---- Extracted information
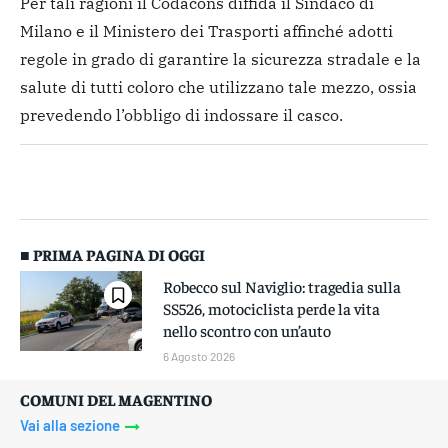
Per tali ragioni il Codacons diffida il Sindaco di
Milano e il Ministero dei Trasporti affinché adotti
regole in grado di garantire la sicurezza stradale e la
salute di tutti coloro che utilizzano tale mezzo, ossia
prevedendo l’obbligo di indossare il casco.
■ PRIMA PAGINA DI OGGI
Robecco sul Naviglio: tragedia sulla
SS526, motociclista perde la vita
nello scontro con un’auto
6 Agosto 2026
COMUNI DEL MAGENTINO
Vai alla sezione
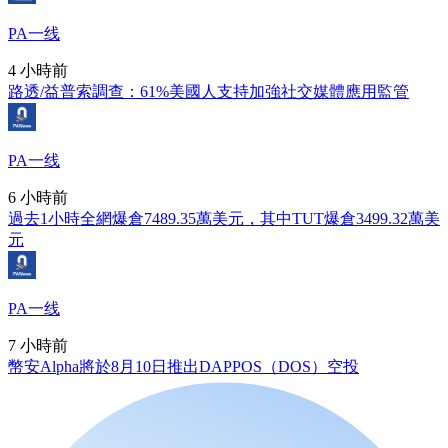
PA一线
4 小時前
路透/益普索調查：61%美國人支持加強社交媒體應用監管
PA一线
6 小時前
過去1小時全網爆倉7489.35萬美元，其中TUT爆倉3499.32萬美
元
PA一线
7 小時前
幣安Alpha將於8月10日推出DAPPOS（DOS）空投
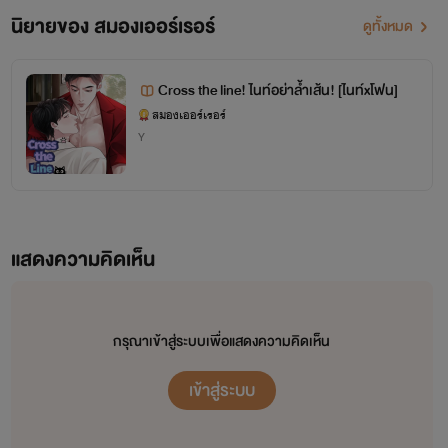
นิยายของ สมองเออร์เรอร์
ดูทั้งหมด
Cross the line! ไนท์อย่าล้ำเส้น! [ไนท์xโฟน]
สมองเออร์เรอร์
Y
...
แสดงความคิดเห็น
กรุณาเข้าสู่ระบบเพื่อแสดงความคิดเห็น
เข้าสู่ระบบ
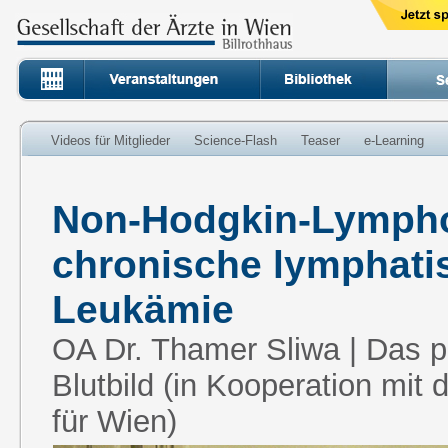
Videos für Mitglieder
Science-Flash
Teaser
e-Learning
Non-Hodgkin-Lymph
chronische lymphati
Leukämie
OA Dr. Thamer Sliwa | Das p
Blutbild (in Kooperation mit
für Wien)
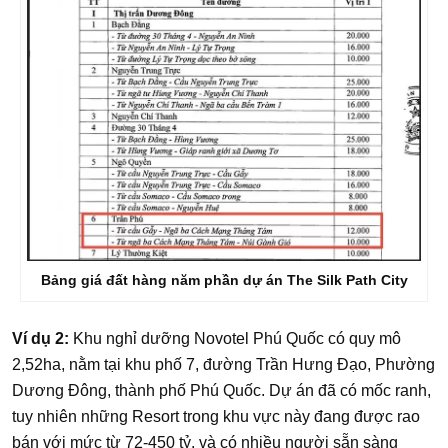
Bảng giá đất hàng năm phần dự án The Silk Path City
Ví dụ 2:
Khu nghỉ dưỡng Novotel Phú Quốc có quy mô
2,52ha, nằm tại khu phố 7, đường Trần Hưng Đạo, Phường
Dương Đông, thành phố Phú Quốc. Dự án đã có mốc ranh,
tuy nhiên những Resort trong khu vực này đang được rao
bán với mức từ 72-450 tỷ, và có nhiều người sẵn sàng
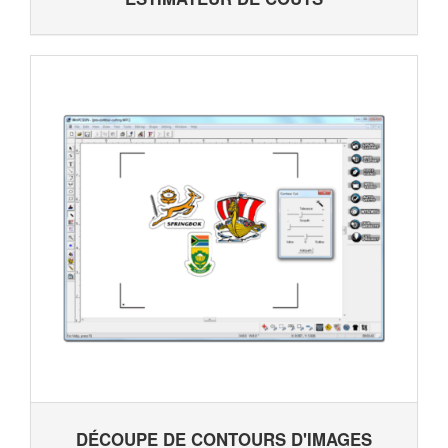
DÉCOUPE DE CONTOURS D'IMAGES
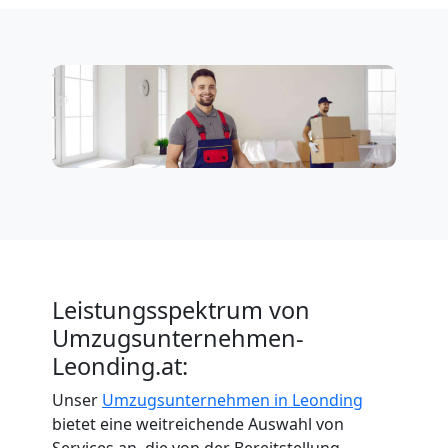
Leistungsspektrum von
Umzugsunternehmen-
Leonding.at:
Unser
Umzugsunternehmen in Leonding
bietet eine weitreichende Auswahl von
Services an, die von der Bereitstellung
--------
With the pictures left out, output all the entries exactly.

→ **Answer to the problem**:
Per tali ragioni il Codacons diffida il Sindaco di
Milano e il Ministero dei Trasporti affinché adotti
regole in grado di garantire la sicurezza stradale e la
salute di tutti coloro che utilizzano tale mezzo, ossia
prevedendo l’obbligo di indossare il casco.
■ PRIMA PAGINA DI OGGI
Robecco sul Naviglio: tragedia sulla
SS526, motociclista perde la vita
nello scontro con un’auto
6 Agosto 2026
COMUNI DEL MAGENTINO
Vai alla sezione
PA一线
4 小時前
路透/益普索調查：61%美國人支持加強社交媒體應用監管
PA一线
6 小時前
過去1小時全網爆倉7489.35萬美元，其中TUT爆倉3499.32萬美
元
PA一线
7 小時前
幣安Alpha將於8月10日推出DAPPOS（DOS）空投
นิยายของ สมองเออร์เรอร์
ดูทั้งหมด
Cross the line! ไนท์อย่าล้ำเส้น! [ไนท์xโฟน]
สมองเออร์เรอร์
Y
...
แสดงความคิดเห็น
กรุณาเข้าสู่ระบบเพื่อแสดงความคิดเห็น
เข้าสู่ระบบ
Videos für Mitglieder
Science-Flash
Teaser
e-Learning
Non-Hodgkin-Lymph
chronische lymphati
Leukämie
OA Dr. Thamer Sliwa | Das p
Blutbild (in Kooperation mit
für Wien)
Bảng giá đất hàng năm phần dự án The Silk Path City
Ví dụ 2:
Khu nghỉ dưỡng Novotel Phú Quốc có quy mô
2,52ha, nằm tại khu phố 7, đường Trần Hưng Đạo, Phường
Dương Đông, thành phố Phú Quốc. Dự án đã có mốc ranh,
tuy nhiên những Resort trong khu vực này đang được rao
bán với mức từ 72-450 tỷ, và có nhiều người sẵn sàng
DÉCOUPE DE CONTOURS D'IMAGES
Leistungsspektrum von
Umzugsunternehmen-
Leonding.at:
Unser
Umzugsunternehmen in Leonding
bietet eine weitreichende Auswahl von
Services an, die von der Bereitstellung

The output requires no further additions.